The general energy map (GEM) was created for charting interface energy levels over three distinct regions covering various material systems used in organic electronics. Here, the highest occupied molecular orbital binding energies (ΔEH) are plotted against the difference between the ionization energy and work function (ϕ-IE) at dozens of organic interfaces investigated for OLED (inset) applications. (Credit: Organic Optoelectronics Research Group)
April 25, 2017
Materials selection for organic thin-films in semiconductor and optoelectronic devices has traditionally been done by trial and error. Researchers and industry would have to experimentally test thin-film functionality and efficiency for use in devices such as organic light emitting diodes (OLEDs) and organic photovoltaics (OPVs). Now, MSE Professor Zheng-Hong Lu and MSE doctoral candidates Yiying Li and Peicheng Li have created a master map that will accelerate materials selection and guide organic device design.
Researchers and industry can refer to the map, which was published today in Advanced Materials, as a master guide in the selection of organic thin-film materials for fabricating organic optoelectronics.

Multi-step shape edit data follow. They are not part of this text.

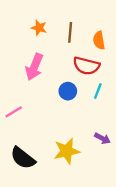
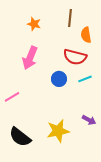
brown line: (70, 32) -> (70, 18), moved
cyan line: (98, 91) -> (85, 79), turned 48

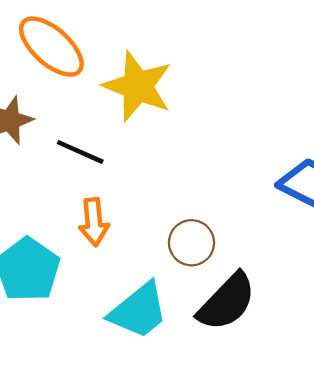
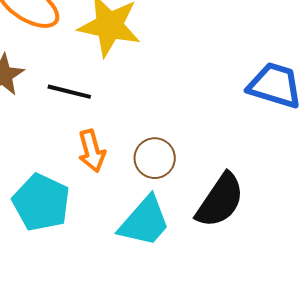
brown circle: (192, 243) -> (155, 158), moved

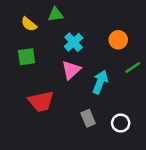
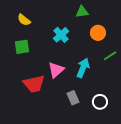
green triangle: (55, 14) -> (82, 12), moved
pink triangle: (71, 70) -> (56, 70), moved

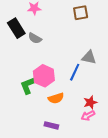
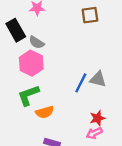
gray triangle: (89, 57) -> (98, 79), moved
pink hexagon: (44, 76) -> (31, 63), moved
orange semicircle: (56, 98) -> (45, 112), moved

As an example, OLEDs, the lighting technology that’s behind curved televisions and high-end smartphone displays, typically consist of a stack of several organic thin-films sandwiched between inorganic electrodes. The materials chosen as the organic thin-films contribute majorly to the device’s overall performance.

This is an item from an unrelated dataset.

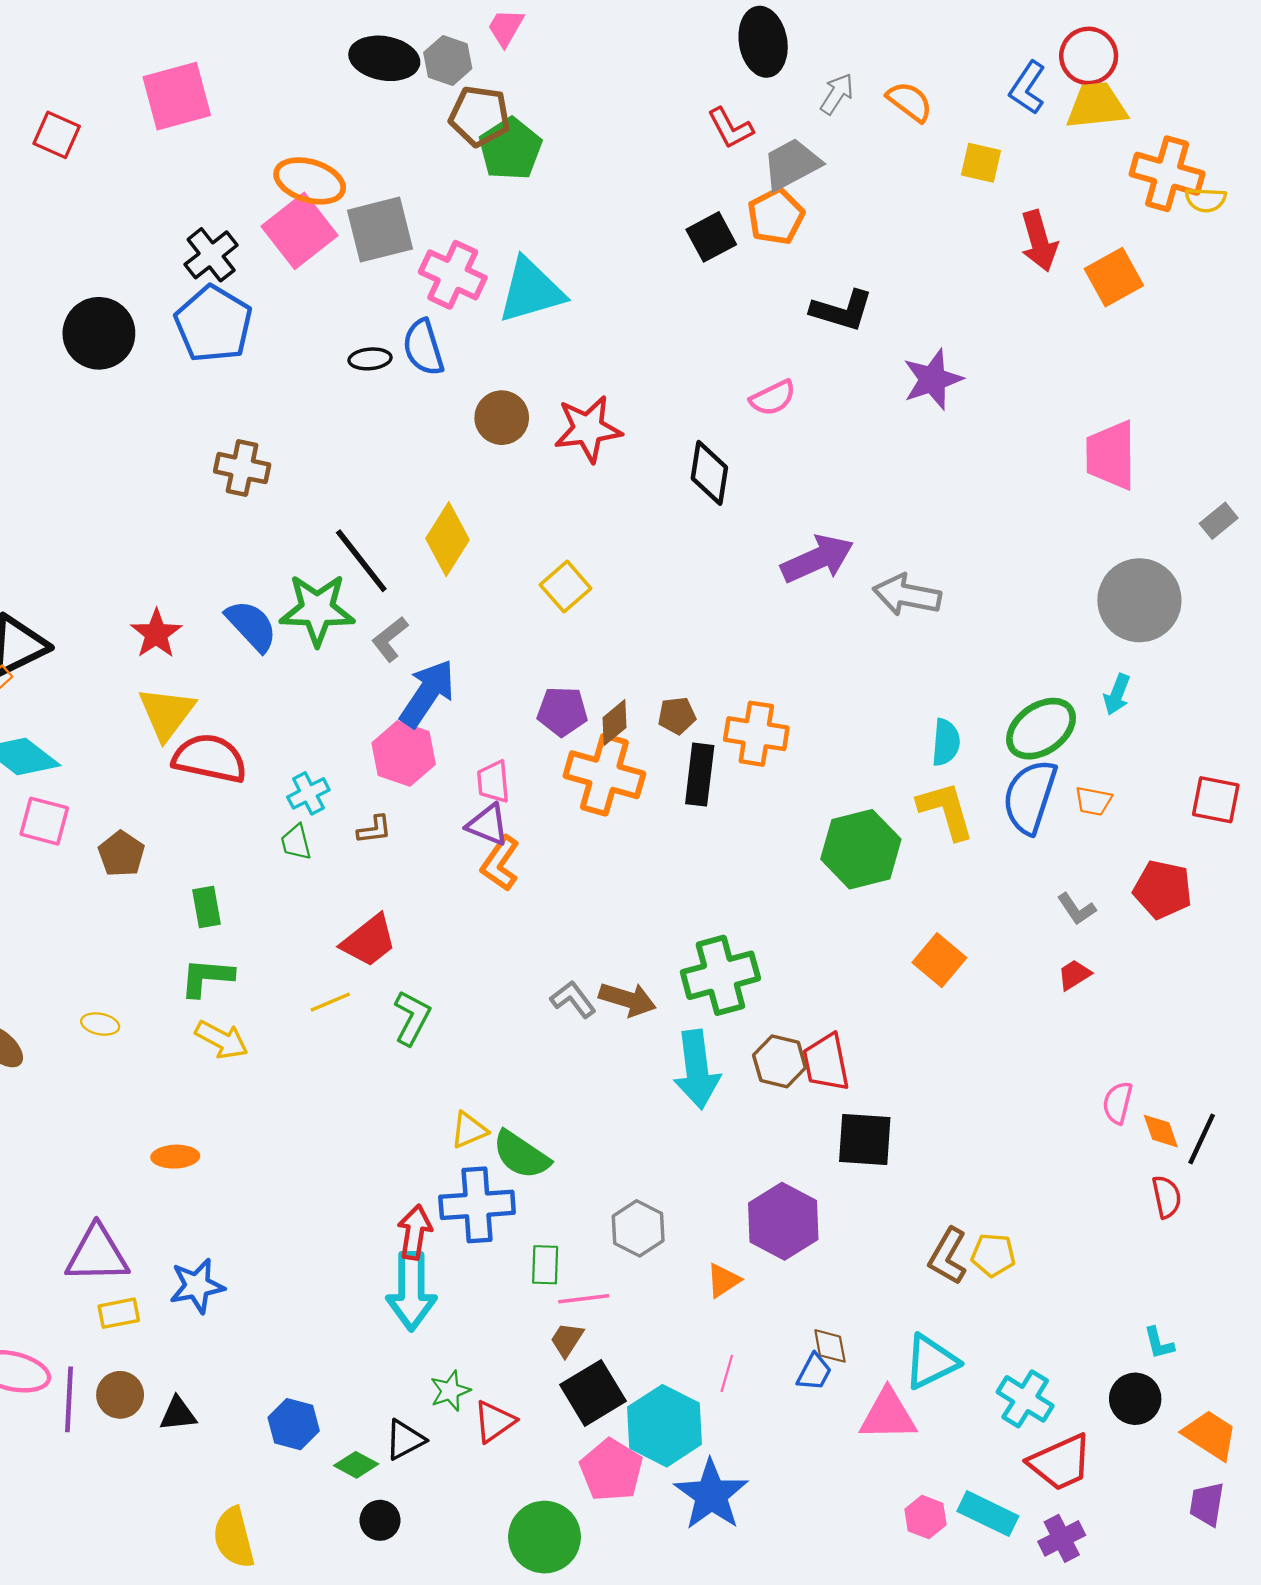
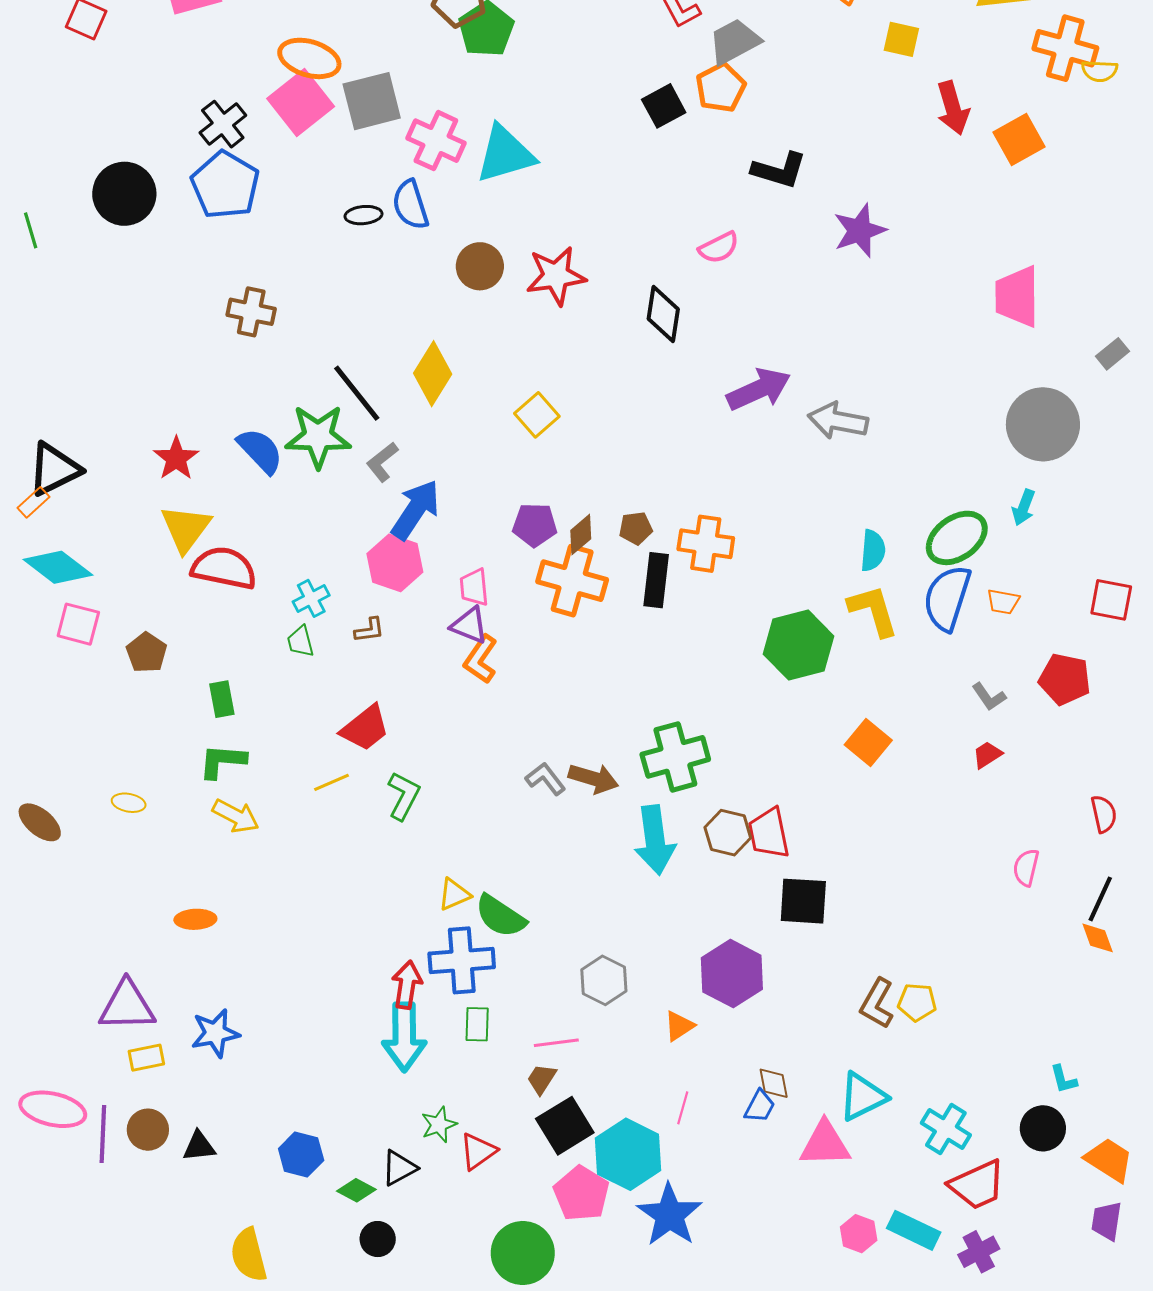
orange diamond: (1161, 1131) -> (1098, 938), moved
red semicircle: (1167, 1197) -> (1104, 814), moved
green rectangle: (545, 1265) -> (477, 1024), moved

PhD candidate Yiying Li explains that while there are many factors that must be considered when designing such devices, the energy level alignment between thin-films deserves major attention. “When designing OLEDs or OPVs, one of the most important parameters is the energy level alignment at the interface of two different types of organic thin-films,” Li says. “The goal is to minimize the energy barrier at this interface to increase device efficiency.”
This molecular energy level alignment dictates how much power is required to move charges across molecules at the organic thin-film interface and the energy conversion efficiency of these charges to emit light.
The team conducted extensive research on several dozens of organic thin-film stacks and constructed energy level diagrams with data collected from ultraviolet photoemission spectroscopy.
“Right now, the community assumes a vacuum level alignment,” explains Li. “So basically, when the two thin-films are in contact with each other we assume there are no interactions happening at the interface. We found that this is not always the case — there may be interactions like charge transfer and other things happening.” These interactions revealed a general scientific principle that governs the molecular interface energy levels.
When asked why the optoelectronics community hasn’t already created a guide that seems so fundamental to organic device design, Professor Zheng-Hong Lu explains that many researchers have reported on certain combinations of thin-films, but have not sampled data to this scope.
“For example, researchers have studied single trees in a forest”, says Professor Lu. “We’ve looked at many different trees to tell the story of the entire forest.”
“This master map will help the community tremendously,” Professor Lu explains. “It will accelerate the development of new technologies so we can engineer the next generation of high performance devices.”
This work is a major milestone built on Professor Lu’s previous discovery of a universal energy alignment of molecules on metal oxides.